Verify the Ethernet settings by going to Configuration > Appliance Setting > Network Adaptors > Ethernet tab.
As shown in the following screen shot, the interfaces are set to auto-negotiate. The greyed out numbers will indicate what the ports have negotiated to. Also as shown in the following screen shot configured ports 1/1 and 1/3 have negotiated to 100Mb/Full, while port 1/2 has negotiated to 1000Mb/Full. If a connected port has been hard-coded to 100/Full and SD-WAN has been set for auto-negotiate, you might see 100Mb/Half.
Go to Monitor > Virtual WAN > Statistics > under Show, select Ethernet from the drop-down list. Verify if there are any interface errors.
Examine the interface settings on all applicable external devices (switch, firewall/router).
Go to Monitoring > Virtual WAN > Statistics > under Show, select ARP from the drop-down list.
Verify if the gateway’s ARP entry reply age exceeds 1000ms. SD-WAN will ARP for the gateway once per second. If the ARP reply is not received in less than 1000ms (1 second), the SD-WAN will then declare the path down. Some devices may have an ARP threshold (or ARP DoS setting) that must be adjusted or turned off.
Send a ping WAN router to WAN router and verify if you see drops. This could indicate a Service Provider issue.

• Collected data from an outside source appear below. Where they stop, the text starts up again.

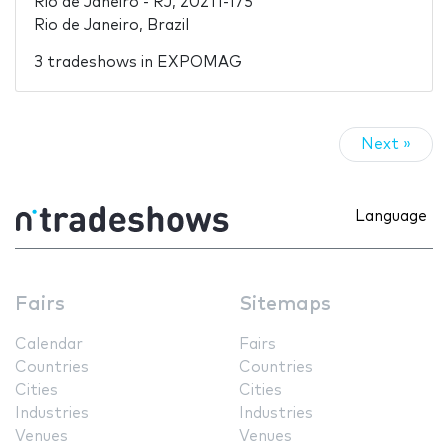
Rio de Janeiro - RJ, 20211-175
Rio de Janeiro, Brazil
3 tradeshows in EXPOMAG
Next »
Language
Fairs
Sitemaps
Calendar
Fairs
Countries
Countries
Cities
Cities
Industries
Industries
Venues
Venues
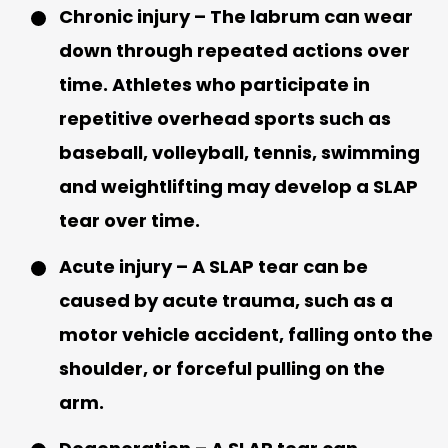
Chronic injury
– The labrum can wear
down through repeated actions over
time. Athletes who participate in
repetitive overhead sports such as
baseball, volleyball, tennis, swimming
and weightlifting may develop a SLAP
tear over time.
Acute injury
– A SLAP tear can be
caused by acute trauma, such as a
motor vehicle accident, falling onto the
shoulder, or forceful pulling on the
arm.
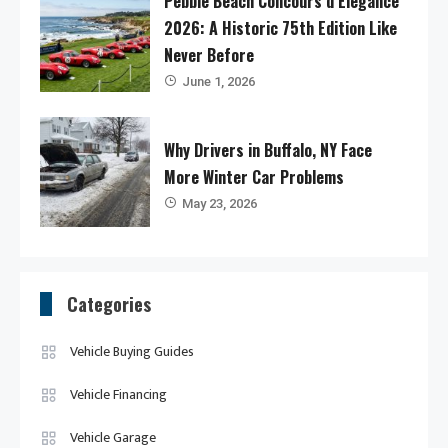
Pebble Beach Concours d’Elegance
2026: A Historic 75th Edition Like
Never Before
June 1, 2026
Why Drivers in Buffalo, NY Face
More Winter Car Problems
May 23, 2026
Categories
Vehicle Buying Guides
Vehicle Financing
Vehicle Garage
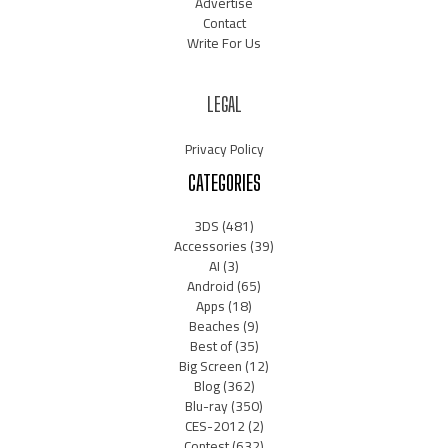
Advertise
Contact
Write For Us
LEGAL
Privacy Policy
CATEGORIES
3DS
(481)
Accessories
(39)
AI
(3)
Android
(65)
Apps
(18)
Beaches
(9)
Best of
(35)
Big Screen
(12)
Blog
(362)
Blu-ray
(350)
CES-2012
(2)
Contest
(632)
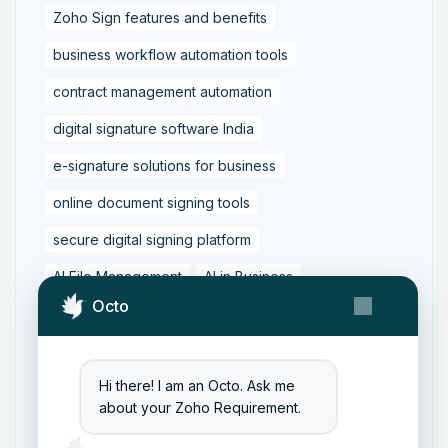
Zoho Sign features and benefits
business workflow automation tools
contract management automation
digital signature software India
e-signature solutions for business
online document signing tools
secure digital signing platform
AI File Management
AI in Business
Octo
Business Workflow Automation
Content Management with AI
Hi there! I am an Octo. Ask me
Digital Transformation Tools
about your Zoho Requirement.
Document Automation Tools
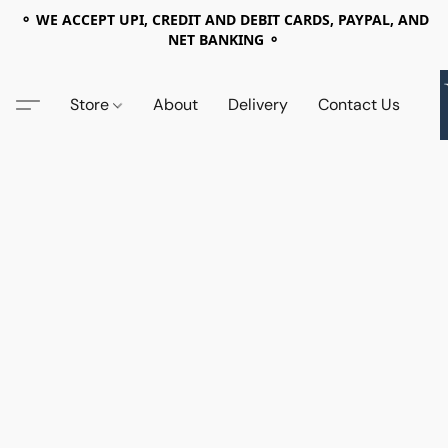
⚬ WE ACCEPT UPI, CREDIT AND DEBIT CARDS, PAYPAL, AND
NET BANKING ⚬
Store
About
Delivery
Contact Us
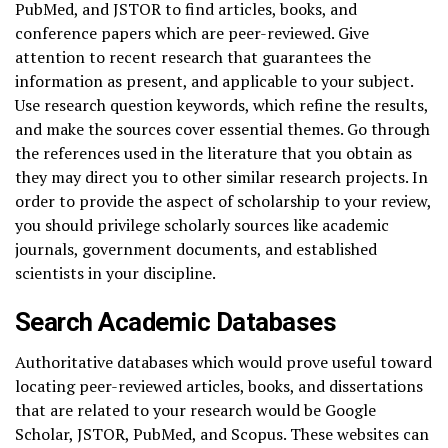
PubMed, and JSTOR to find articles, books, and
conference papers which are peer-reviewed. Give
attention to recent research that guarantees the
information as present, and applicable to your subject.
Use research question keywords, which refine the results,
and make the sources cover essential themes. Go through
the references used in the literature that you obtain as
they may direct you to other similar research projects. In
order to provide the aspect of scholarship to your review,
you should privilege scholarly sources like academic
journals, government documents, and established
scientists in your discipline.
Search Academic Databases
Authoritative databases which would prove useful toward
locating peer-reviewed articles, books, and dissertations
that are related to your research would be Google
Scholar, JSTOR, PubMed, and Scopus. These websites can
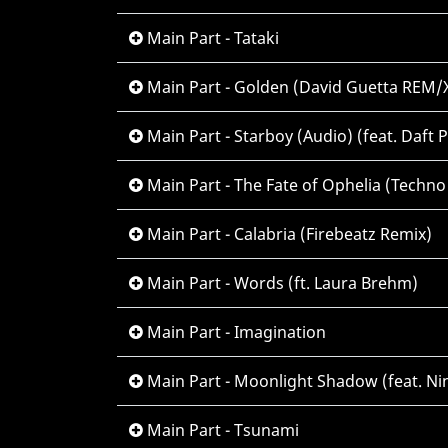
Main Part - Tataki
Main Part - Golden (David Guetta REM/
Main Part - Starboy (Audio) (feat. Daft 
Main Part - The Fate of Ophelia (Techno
Main Part - Calabria (Firebeatz Remix)
Main Part - Words (ft. Laura Brehm)
Main Part - Imagination
Main Part - Moonlight Shadow (feat. Ni
Main Part - Tsunami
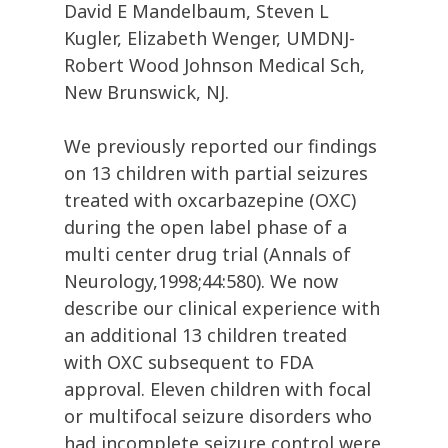
David E Mandelbaum, Steven L
Kugler, Elizabeth Wenger, UMDNJ-
Robert Wood Johnson Medical Sch,
New Brunswick, NJ.
We previously reported our findings
on 13 children with partial seizures
treated with oxcarbazepine (OXC)
during the open label phase of a
multi center drug trial (Annals of
Neurology,1998;44:580). We now
describe our clinical experience with
an additional 13 children treated
with OXC subsequent to FDA
approval. Eleven children with focal
or multifocal seizure disorders who
had incomplete seizure control were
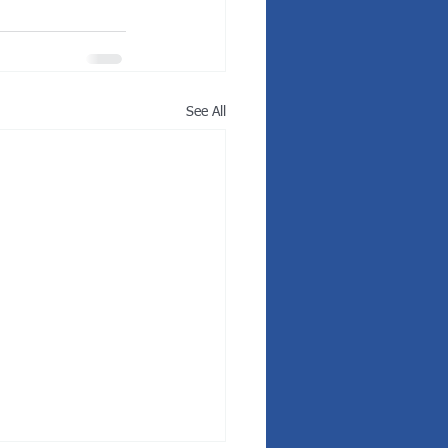
See All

Send a ping WAN router to WAN router with a DF bit on to prevent fragmenting packets. See what MTU the ping returns for. Take a packet-capture on the SD-WAN and see what the largest MTU size is. Adjust the WAN link MTU in the SD-WAN configuration if necessary.
There are also cases when the SD-WAN is connected between multiple switches to the WAN router. In this case, there could be a misconfigured MTU or duplex issue outside of the SD-WAN physical connections. This will typically show loss on the SD-WAN when user data is pushed through the WAN link, but when idle, very little if any loss will be seen.

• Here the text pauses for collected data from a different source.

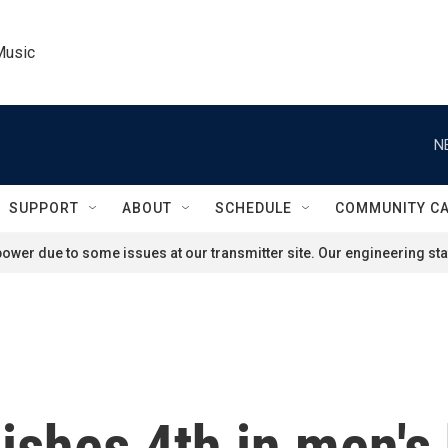
Music
N
SUPPORT
ABOUT
SCHEDULE
COMMUNITY C
ower due to some issues at our transmitter site. Our engineering staf
ishes 4th in men's 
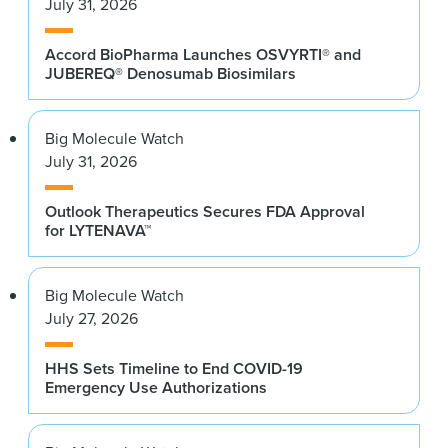
July 31, 2026
Accord BioPharma Launches OSVYRTI® and
JUBEREQ® Denosumab Biosimilars
Big Molecule Watch
July 31, 2026
Outlook Therapeutics Secures FDA Approval
for LYTENAVA™
Big Molecule Watch
July 27, 2026
HHS Sets Timeline to End COVID-19
Emergency Use Authorizations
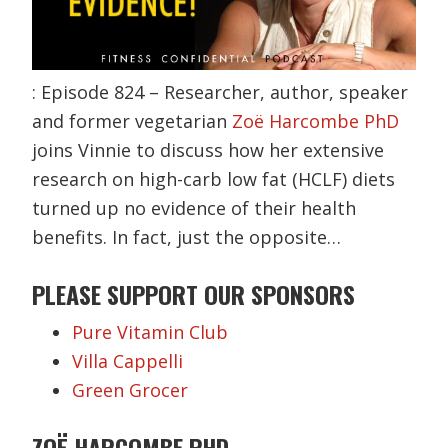
: Episode 824 – Researcher, author, speaker
and former vegetarian
Zoë Harcombe PhD
joins Vinnie to discuss how her extensive
research on high-carb low fat (HCLF) diets
turned up no evidence of their health
benefits. In fact, just the opposite…
PLEASE SUPPORT OUR SPONSORS
Pure Vitamin Club
Villa Cappelli
Green Grocer
ZOË HARCOMBE PHD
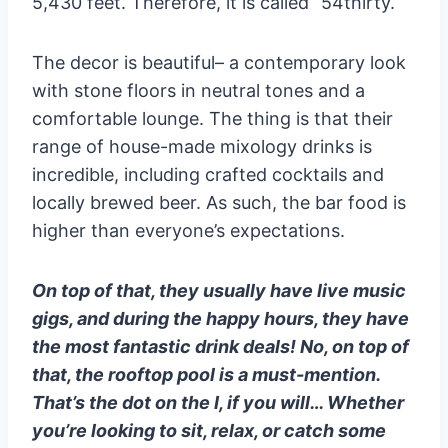
5,430 feet. Therefore, it is called “54thirty.
The decor is beautiful– a contemporary look
with stone floors in neutral tones and a
comfortable lounge. The thing is that their
range of house-made mixology drinks is
incredible, including crafted cocktails and
locally brewed beer. As such, the bar food is
higher than everyone’s expectations.
On top of that, they usually have live music
gigs, and during the happy hours, they have
the most fantastic drink deals! No, on top of
that, the rooftop pool is a must-mention.
That’s the dot on the I, if you will… Whether
you’re looking to sit, relax, or catch some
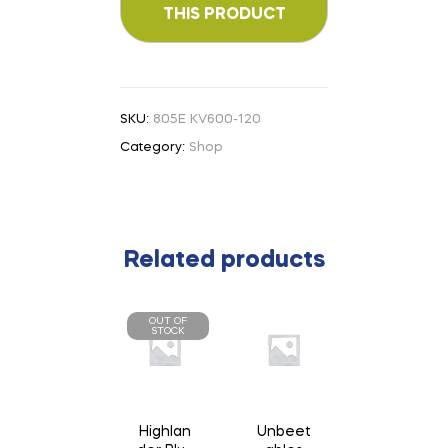
SKU:
805E KV600-120
Category:
Shop
Related products
OUT OF
STOCK
Highlan
Unbeet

Verify to see if the IPS/IDS firewall features are turned on for UDP 4980. In SOHO routers, IPS is turned on by default and can cause degraded performance.
Verify if the SD-WAN appliance shares the WAN link with other traffic not flowing through the SD-WAN or unaccounted-for traffic. If SD-WAN is on a WAN link that is sharing the bandwidth with appliances on the LAN network (which does not go through the SD-WAN), consider properly configuring the firewall or router that terminates the WAN link to adequately provide a set bandwidth speed for the SD-WAN and the competing traffic which is routed to bypass the SD-WAN, then properly configure SD-WAN to that assigned speed. Also consider turning up the congestion sensitivity threshold (if SD-WAN shares the link) otherwise SD-WAN will significantly back off using that WAN Link when it encounters contention.

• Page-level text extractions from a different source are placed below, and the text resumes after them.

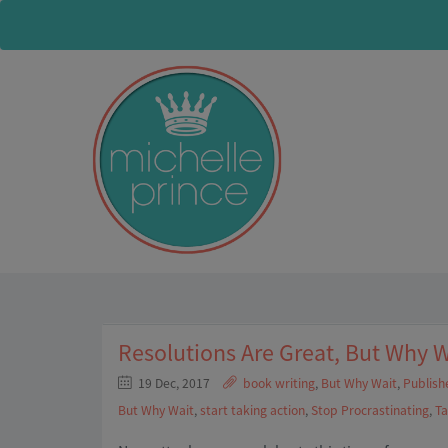
Resolutions Are Great, But Why W
19 Dec, 2017
book writing
,
But Why Wait
,
Publish
But Why Wait
,
start taking action
,
Stop Procrastinating
,
Ta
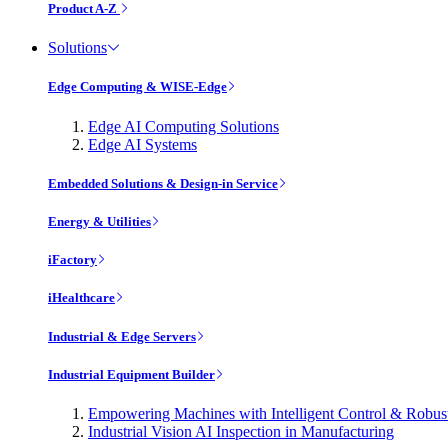
Product A-Z
Solutions
Edge Computing & WISE-Edge
Edge AI Computing Solutions
Edge AI Systems
Embedded Solutions & Design-in Service
Energy & Utilities
iFactory
iHealthcare
Industrial & Edge Servers
Industrial Equipment Builder
Empowering Machines with Intelligent Control & Robu
Industrial Vision AI Inspection in Manufacturing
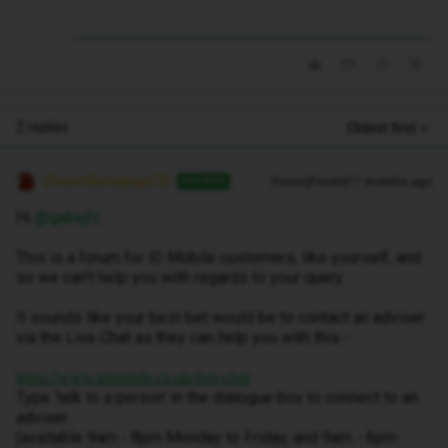
2 replies
Oldest first
Decembersangel72
Forum|Forum|11 months ago
ANSWER
Hi ​
@gabejfc
This is a forum for iD Mobile customers, like yourself, and
so we can’t help you with regards to your query.
It sounds like your best bet would be to contact an adviser
via the Live Chat as they can help you with this:-
https://www.idmobile.co.uk/live-chat
Type ‘talk to a person’ in the dialogue box to connect to an
adviser.
(available 9am - 8pm Monday to Friday, and 9am - 6pm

If path is consistently BAD or know to have a certain level of packet loss, consider disabling the following functions: Bad_Loss_Sensitive. Or utilize the path state configurability feature introduced in 9.0 to better control when SD-WAN takes the path into a BAD state.
Enabling this feature takes away from the SD-WAN’s default behavior of intelligently identifying when a link quality starts to degrade due to characteristic changes of the line. So only use this feature with that in mind, and all investigation of poor quality line have determined that the loss on the WAN link is expected and that the desired behavior is to have the SD-WAN continue to use the link in that state and not back off its send rate or usage.